When the Emancipation Proclamation was written into law [with respect to the Thirteenth Amendment to the Constitution], it was, for all practical purposes, irrevocable. Without qualification, this is how we might understand the work of grace that has redeemed us from sin and death. We are not keeping ourselves—it is the irrevocable work of the triune God that keeps us. By the will of the Father, the shed blood of Christ His Son, and the empowerment of the Holy Spirit, we are kept for God’s own purpose until His return.

  

The permanence of our changed position by virtue of Christ’s redemption is clarified by another metaphor from slavery that was shared with me by my pastor many, many years ago. When a slave was sold from one plantation to another, she was still a slave.
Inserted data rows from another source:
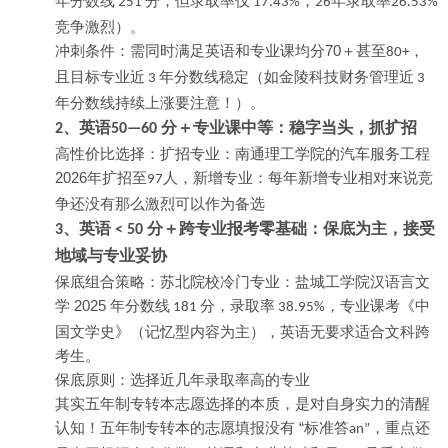
年分数线
分，但录取率仅
，
年录取率
251
17.43%
26
26.53%
竞争激烈）。
70
冲刺条件：需同时满足英语和专业课均分
＋甚至
，
80+
且目标专业近
年分数线稳定（如金陵科技财务管理近
3
3
年分数线持续上涨要注意！）。
、英语
分＋专业课中等：稳字当头，抓扩招
2
50—60
高性价比选择：扩招专业：南通理工学院的汽车服务工程
2026
年扩招至
人，新增专业：每年新增专业相对来说竞
97
争还没有那么激烈可以作为备选
、英语
分＋跨专业报考零基础：保底为主，接受
3
< 50
地域与专业妥协
保底组合策略：苏北院校冷门专业：盐城工学院汉语言文
2025
学
年分数线
分，录取率
，专业课考《中
181
38.95%
国文学史》（记忆型内容为主），英语无要求适合文科跨
考生。
保底原则：选择近几年录取率高的专业
其实五年制专转本志愿选择的本质，是对自身实力的清醒
“
认知！五年制专转本的志愿填报没有
标准答
，重点还
an”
She may have been sold from the Smith plantation to the Jones plantation, but her legal status remained that of a slave. This is somewhat of a reminder that we might gain victory over one sin and find ourselves ensnared by another—thus, the ineffectiveness of the Law in cleansing us! But if that slave was purchased out of slavery, her legal status was changed. She was no longer a slave, to be sold from one plantation to another. When we put our faith in the redemptive work of Christ, our status is permanently changed. From that point on, the former slave perseveres in her freedom and gradually—by that same grace—assimilates and grows. As she lives her life as a free woman, her life and memories of enslavement are never forgotten, but surely they become more remote and more repugnant to her as she lives her life of freedom.

 

Oh, for grace! “We’s free! We’s free!”